Missoula man advocates pot as medicine
September 15, 2004
Jim Gransberry, Billings Gazette
When Paul Befumo's father was undergoing treatment for lung cancer, the chemotherapy made him so nauseous that he was unable to eat.
So, while the cancer was taking his life, he actually starved, Befumo said Wednesday.
That made an activist of the Missoula estate planner. Befumo is now championing Initiative 148, which would legalize the growing and possession of marijuana for medical use in Montana. The issue is one of several on the Nov. 2 ballot. Nine states, mostly in the West, have passed medical marijuana laws.
Befumo said marijuana is an 'effective anti-emetic,' a substance that suppresses nausea and vomiting, and it reduces muscle spasm in multiple sclerosis and relieves the intra-ocular pressure of glaucoma.
If the initiative becomes law, only medical doctors would be allowed to certify that a patient should be registered by the Department of Public Health and Human Services, which would issue the patient an identification card allowing them or their caregiver to grow and possess up to six marijuana plants or one once of marijuana.
Because federal law prohibits physicians from prescribing marijuana, which is classified as a Level I control drug, that is why the certification process is used, Befumo said.
Opponents to the measure argue that regardless of the state laws allowing it, possession of marijuana is still against federal law. Several federal court decisions have found in favor of the states that have medical marijuana laws, but those cases are on appeal to the U.S. Supreme Court with a decision expected in the next term, which begins in October.
'The federal law is still superior,' said Rep. Jim Shockley, R-Victor, an opponent of I-148. 'We settled that at Appomattox in 1865,' referring to the end of the Civil War.

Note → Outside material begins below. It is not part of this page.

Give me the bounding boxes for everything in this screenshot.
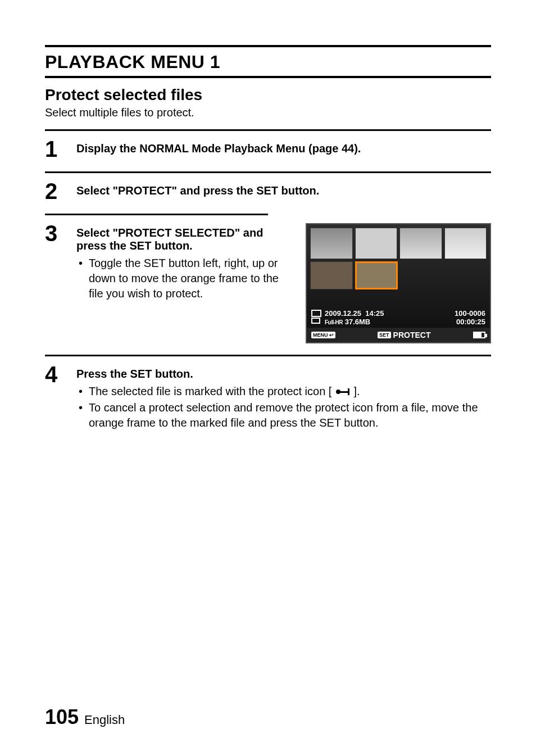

Shockley argues that the six plant limitation is unenforceable because more than one site could be used to grow the plant.
'That lends itself to abuse, and this half-way measure (short of legalizing marijuana for everyone) will make a mess in the courts.'
Shockley said his wife is undergoing treatment for cancer. He said her oncologist believes that those who would use medical marijuana are those who already use it.
Shockley expects the U.S. Supreme Court to rule against the states' legalization.
He conceded that not enough research into the substance's medical efficacy has been done, and more testing is needed.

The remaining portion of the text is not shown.